After the war, Taylor trained radar navigators at Victorville, Calif., and instructed foreign military pilots at Randolph Field, Texas. The Air Force sent him to Ohio State University to obtain a degree, but his education was interrupted by the outbreak of the Korean War.

From 1950 to 1951, Taylor flew 40 combat missions over North Korea as a B-29 pilot with the 19th Bomb Group, which flew out of Kadena Air Force Base, Okinawa.

He returned to the United States to become a B-52 instructor pilot for the 93rd Bomb Group at Castle Air Force Base, Calif.

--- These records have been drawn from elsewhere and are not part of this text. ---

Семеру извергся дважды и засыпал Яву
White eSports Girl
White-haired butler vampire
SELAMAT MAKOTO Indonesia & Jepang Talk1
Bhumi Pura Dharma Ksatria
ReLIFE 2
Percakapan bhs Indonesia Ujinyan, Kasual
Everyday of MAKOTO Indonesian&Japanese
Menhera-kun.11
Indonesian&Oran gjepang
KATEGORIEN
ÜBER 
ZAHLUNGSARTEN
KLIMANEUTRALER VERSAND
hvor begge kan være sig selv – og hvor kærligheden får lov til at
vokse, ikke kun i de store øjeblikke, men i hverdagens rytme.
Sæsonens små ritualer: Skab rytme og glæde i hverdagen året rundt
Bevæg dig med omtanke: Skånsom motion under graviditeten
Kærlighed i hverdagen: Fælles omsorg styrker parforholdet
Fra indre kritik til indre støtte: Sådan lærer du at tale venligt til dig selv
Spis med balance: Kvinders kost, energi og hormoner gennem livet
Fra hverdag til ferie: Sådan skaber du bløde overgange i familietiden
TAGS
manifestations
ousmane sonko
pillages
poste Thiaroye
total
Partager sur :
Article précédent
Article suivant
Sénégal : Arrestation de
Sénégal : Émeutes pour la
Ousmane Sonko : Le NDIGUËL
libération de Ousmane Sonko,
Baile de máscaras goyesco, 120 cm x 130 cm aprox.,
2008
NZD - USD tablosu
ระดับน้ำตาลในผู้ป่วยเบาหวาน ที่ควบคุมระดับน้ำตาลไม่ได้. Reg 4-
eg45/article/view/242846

Later he was assigned to the Strategic Air Command at Offutt Air Force Base, Neb., and he attended the Air War College in Alabama and Omaha University in Nebraska, where he received a bachelor’s degree.

After graduating, Taylor commanded the 325th Bomb Squadron at Fairchild from 1966 to 1968, when the B-52 squadron was then sent to Andersen Air Force Base, Guam, to fly missions into Vietnam. As air commander, Taylor flew 16 combat missions into North Vietnam.

Taylor retired from the Air Force as a lieutenant colonel in 1969 with more than 10,000 hours of flight time.

“The Lord made him an aviator,” Nystrom said, “and he was the best.”

Taylor’s wife, Betty, died six years ago, Rod Taylor said.

He said his father was buried Monday, on what would have been his 83rd birthday.